The stress alone of having to pick a catchy or clever title has stalled way too many potential projects; too many “Andrew’s super awesome site of awesome!” placeholder names have never been changed.

I’ve never been good at coming up with good names. I don’t even have an interesting online handle. You can find me on almost any service as pariser. Twitter? @pariser. Facebook? facebook.com/pariser. Damn Network Solutions is preventing me from complete domination by keeping pariser.com out of my hands. (Sorry, family.)
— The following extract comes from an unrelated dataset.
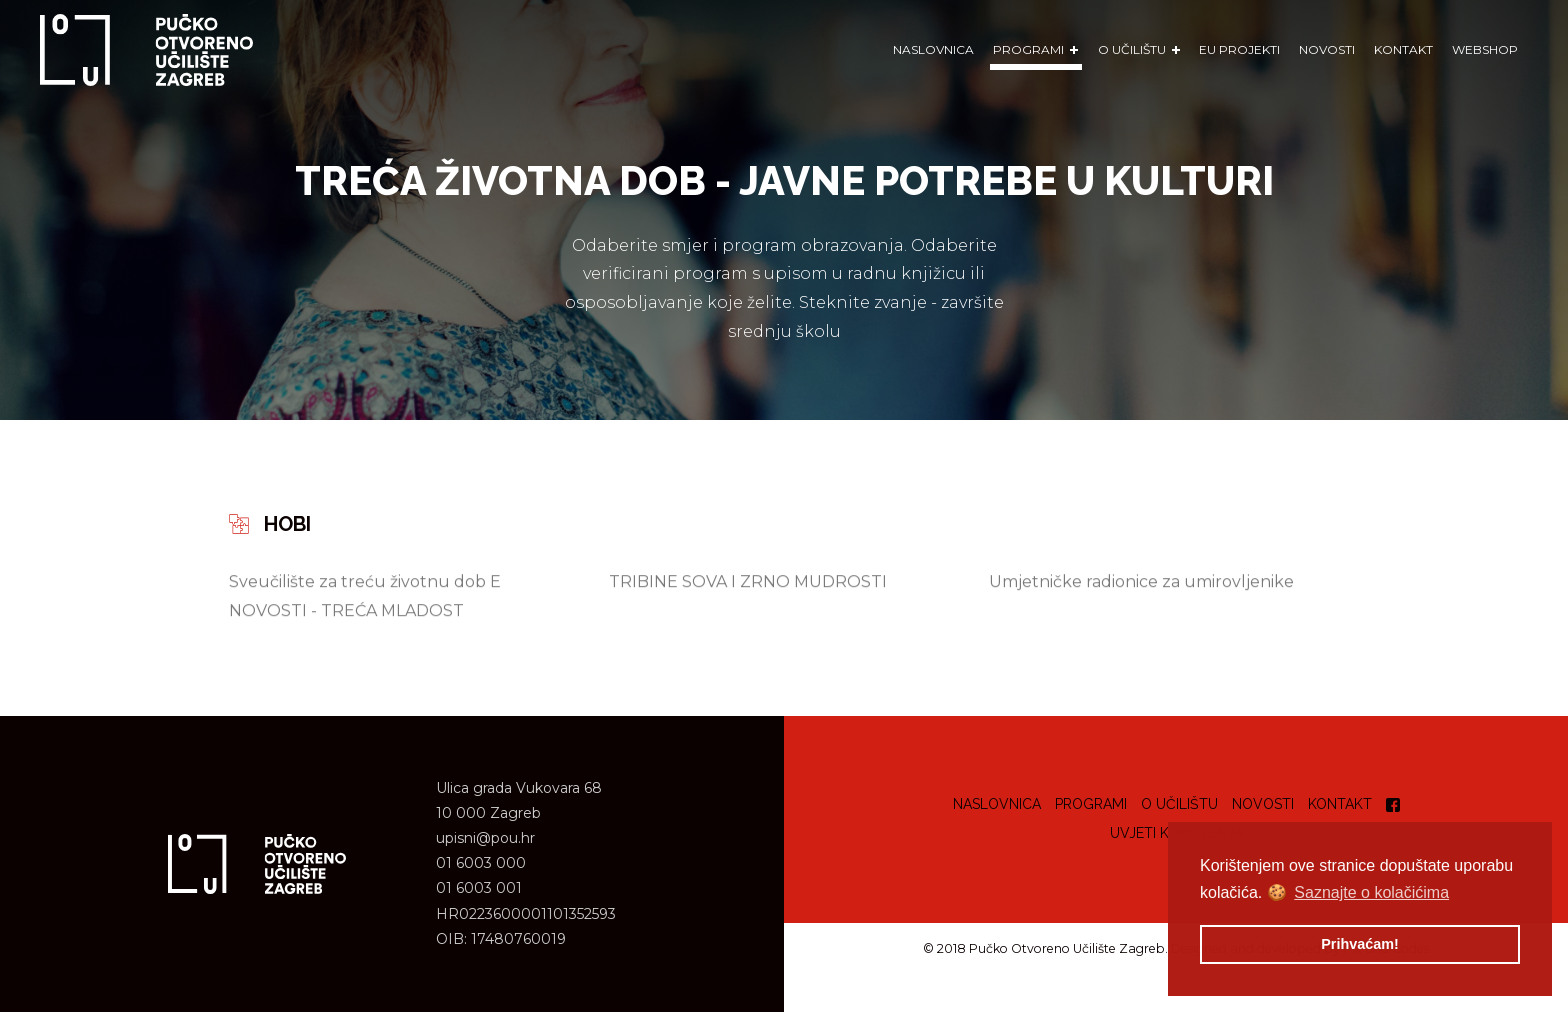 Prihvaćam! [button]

This blog was going to happen, and I resolved to give it a reason to exist by coming up with a good title. I’m pretty proud of the name “aware nerd rips.” If you didn’t get it yet, this is an anagram of my full name, and it’s just one of many good choices. Here’s a selection of my favorite anagrams of my name, and the hypothetical projects these anagrams suggest I should start working on ASAP:

  • Wanderers Pair – honeymoon planning for backpackers
  • Rapider Answer – when I build a faster-than-Google search engine
  • Predawn Rears, I – the first of volume of my poetry compilation
  • Rarer I Spawned – a study of systematic bias in multiplayer FPS
  • New Raider Raps – An Oakland hip-hop discovery blog
  • Rearward Penis – (I’ll let you decide what this one is for)

Thanks, Internet Anagram Server. Here begins the Andrew Pariser web-ring.